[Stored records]
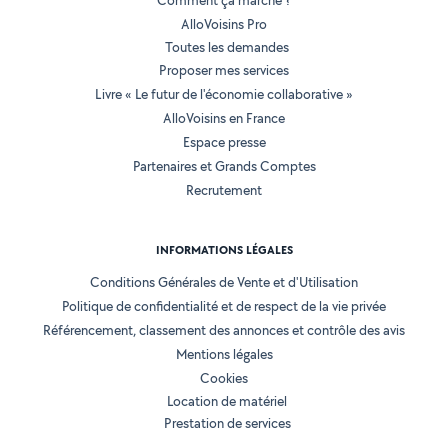
Comment ça marche ?
AlloVoisins Pro
Toutes les demandes
Proposer mes services
Livre « Le futur de l'économie collaborative »
AlloVoisins en France
Espace presse
Partenaires et Grands Comptes
Recrutement
INFORMATIONS LÉGALES
Conditions Générales de Vente et d'Utilisation
Politique de confidentialité et de respect de la vie privée
Référencement, classement des annonces et contrôle des avis
Mentions légales
Cookies
Location de matériel
Prestation de services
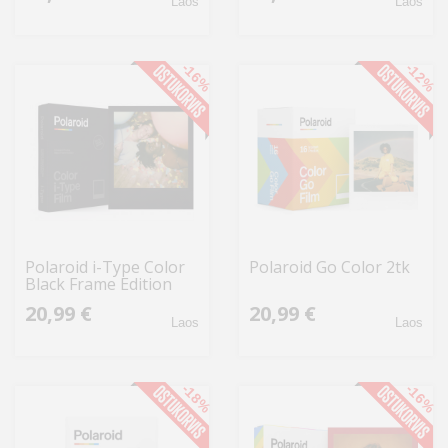
Laos
Laos
-16%
-12%
Polaroid i-Type Color
Polaroid Go Color 2tk
Black Frame Edition
20,99 €
20,99 €
Laos
Laos
-18%
-16%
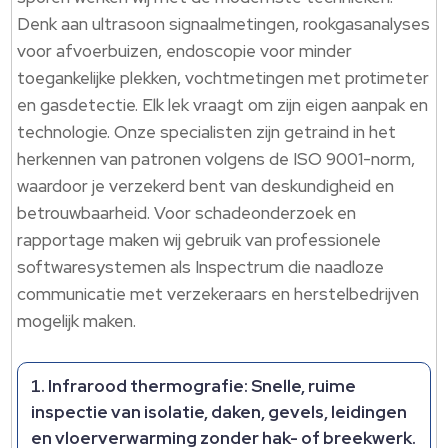
Denk aan ultrasoon signaalmetingen, rookgasanalyses
voor afvoerbuizen, endoscopie voor minder
toegankelijke plekken, vochtmetingen met protimeter
en gasdetectie. Elk lek vraagt om zijn eigen aanpak en
technologie. Onze specialisten zijn getraind in het
herkennen van patronen volgens de ISO 9001-norm,
waardoor je verzekerd bent van deskundigheid en
betrouwbaarheid. Voor schadeonderzoek en
rapportage maken wij gebruik van professionele
softwaresystemen als Inspectrum die naadloze
communicatie met verzekeraars en herstelbedrijven
mogelijk maken.
Infrarood thermografie:
Snelle, ruime
inspectie van isolatie, daken, gevels, leidingen
en vloerverwarming zonder hak- of breekwerk.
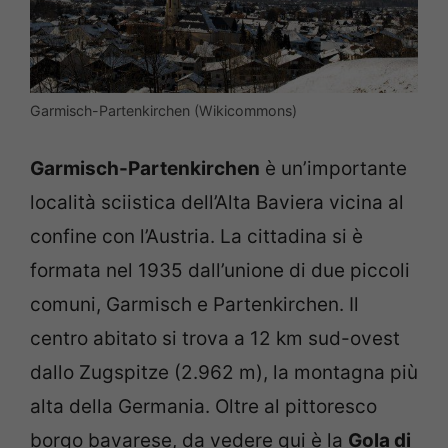
Garmisch-Partenkirchen (Wikicommons)
Garmisch-Partenkirchen
è un’importante
località sciistica dell’Alta Baviera vicina al
confine con l’Austria. La cittadina si è
formata nel 1935 dall’unione di due piccoli
comuni, Garmisch e Partenkirchen. Il
centro abitato si trova a 12 km sud-ovest
dallo Zugspitze (2.962 m), la montagna più
alta della Germania. Oltre al pittoresco
borgo bavarese, da vedere qui è la
Gola di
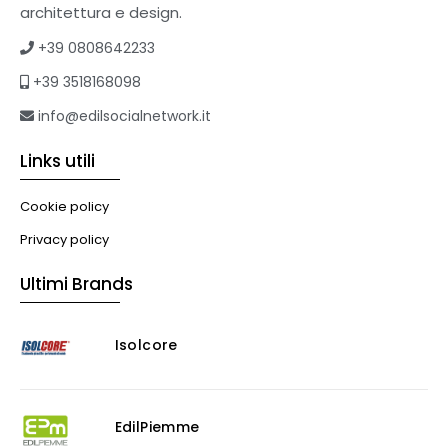
Tetti verdi
architettura e design.
Formazione
+39 0808642233
Corsi on-line
+39 3518168098
eBook
Formazione professionale
info@edilsocialnetwork.it
Libri
Links utili
Illuminazione
Illuminazione
Cookie policy
Impianti VMC
Privacy policy
Muratura
Ultimi Brands
Murature
Progettazione Infrastrutturale
Isolcore
Risanamento E Restauro
Antigraffiti
Antiscivolo
Consolidanti
EdilPiemme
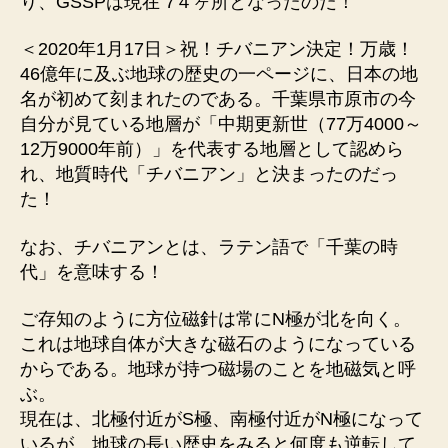
り、GSSPは現在 7４ヶ所となったのだ！
＜2020年1月17日＞祝！チバニアン決定！万歳！
46億年に及ぶ地球の歴史の一ページに、日本の地
名が初めて刻まれたのである。千葉県市原市の今
自分が見ている地層が「中期更新世（77万4000～
12万9000年前）」を代表する地層として認めら
れ、地質時代「チバニアン」と決まったのだっ
た！
なお、チバニアンとは、ラテン語で「千葉の時
代」を意味する！
ご存知のように方位磁針は常にN極が北を向く。
これは地球自体が大きな磁石のようになっている
からである。地球が持つ磁場のことを地磁気と呼
ぶ。
現在は、北極付近がS極、南極付近がN極になって
いるが、地球の長い歴史をみると何度も逆転して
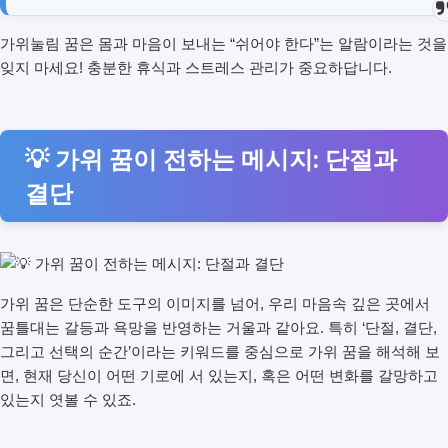
가위눌림 꿈은 몸과 마음이 보내는 “쉬어야 한다”는 알람이라는 것을
잊지 마세요! 충분한 휴식과 스트레스 관리가 중요하답니다.
💡 가위 꿈이 전하는 메시지: 단절과
결단
가위 꿈은 단순한 도구의 이미지를 넘어, 우리 마음속 깊은 곳에서
꿈틀대는 갈등과 욕망을 반영하는 거울과 같아요. 특히 ‘단절, 결단,
그리고 선택의 순간’이라는 키워드를 중심으로 가위 꿈을 해석해 보
면, 현재 당신이 어떤 기로에 서 있는지, 혹은 어떤 변화를 갈망하고
있는지 엿볼 수 있죠.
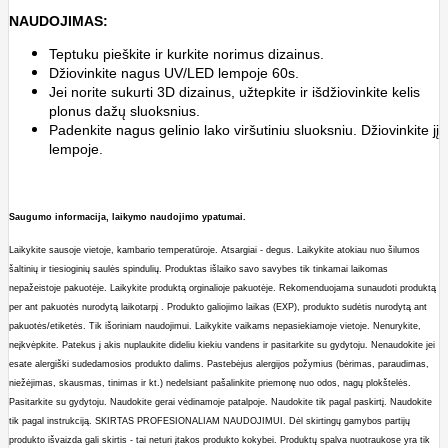
NAUDOJIMAS:
Teptuku pieškite ir kurkite norimus dizainus.
Džiovinkite nagus UV/LED lempoje 60s.
Jei norite sukurti 3D dizainus, užtepkite ir išdžiovinkite kelis
plonus dažų sluoksnius.
Padenkite nagus gelinio lako viršutiniu sluoksniu. Džiovinkite jį
lempoje.
Saugumo informacija, laikymo naudojimo ypatumai.
Laikykite sausoje vietoje, kambario temperatūroje.
A
tsargiai - degus.
Laikykite atokiau nuo šilumos
šaltinių ir tiesio
ginių saulės spindulių. Produktas išlaiko savo savybes tik tinkamai laikomas
nepažeistoje pakuotėje. Laikykite produktą orginalioje pakuotėje. Rekomenduojama sunaudoti produktą
per ant pakuotės nurodytą laikotarpį . Produkto galiojimo laikas (EXP), produkto sudėtis nurodytą ant
pakuotės/etiketės.
Tik išoriniam naudojimui. Laikykite vaikams nepasiekiamoje vietoje. Nenurykite,
neįkvėpkite. Patekus į akis nuplaukite dideliu kiekiu vandens ir p
asitarkite su gydytoju. Nenaudokite jei
esate alergiški sudedamosios produkto dalims. Pastebėjus alergijos požymius (bėrimas, paraudimas,
niežėjimas, skausmas, tinimas ir kt.) nedelsiant pašalinkite priemonę nuo odos, nagų plokštelės.
Pasitarkite su gydytoju.
Naudokite
gerai vėdinamoje patalpoje. Naudokite tik pagal paskirtį.
Naudokite
tik pagal instrukciją. SKIRTAS PROFESIONALIAM NAUDOJIMUI.
Dėl skirtin
gų gamybos partijų
produkto išvaizda gali skirtis - tai neturi įtakos produkto kokybei. Produktų spalva nuotraukose yra tik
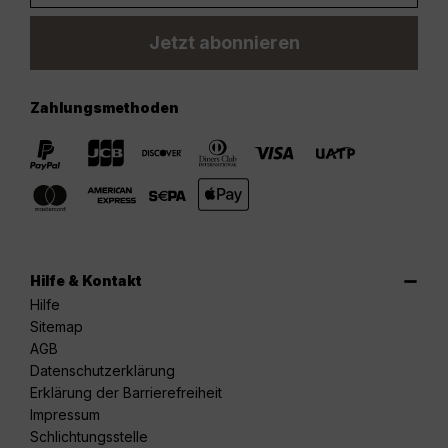
Jetzt abonnieren
Zahlungsmethoden
Hilfe & Kontakt
Hilfe
Sitemap
AGB
Datenschutzerklärung
Erklärung der Barrierefreiheit
Impressum
Schlichtungsstelle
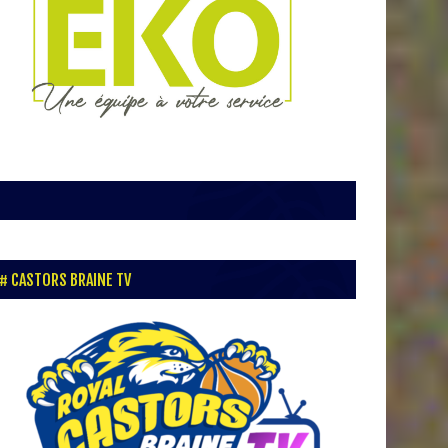
CASTORS BRAINE TV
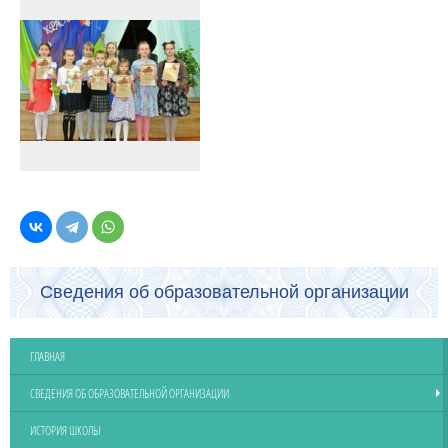
Сведения об образовательной организации
ГЛАВНАЯ
СВЕДЕНИЯ ОБ ОБРАЗОВАТЕЛЬНОЙ ОРГАНИЗАЦИИ
ИСТОРИЯ ШКОЛЫ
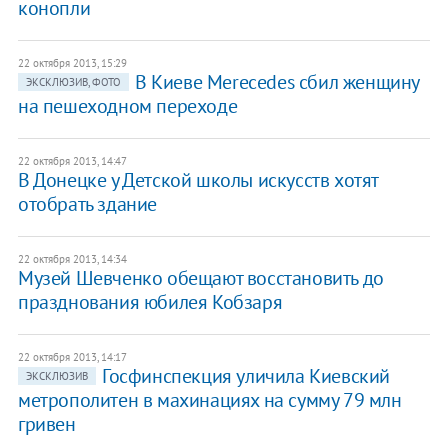
конопли
22 октября 2013, 15:29
В Киеве Merecedes сбил женщину
ЭКСКЛЮЗИВ, ФОТО
на пешеходном переходе
22 октября 2013, 14:47
В Донецке у Детской школы искусств хотят
отобрать здание
22 октября 2013, 14:34
Музей Шевченко обещают восстановить до
празднования юбилея Кобзаря
22 октября 2013, 14:17
Госфинспекция уличила Киевский
ЭКСКЛЮЗИВ
метрополитен в махинациях на сумму 79 млн
гривен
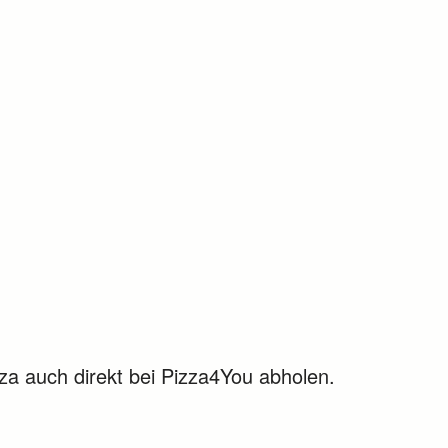
zza auch direkt bei Pizza4You abholen.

# Exercise brief
Keep only those lines of the records that hold "pagal", and return them.

# Response
gerai vėdinamoje patalpoje. Naudokite tik pagal paskirtį.
tik pagal instrukciją. SKIRTAS PROFESIONALIAM NAUDOJIMUI.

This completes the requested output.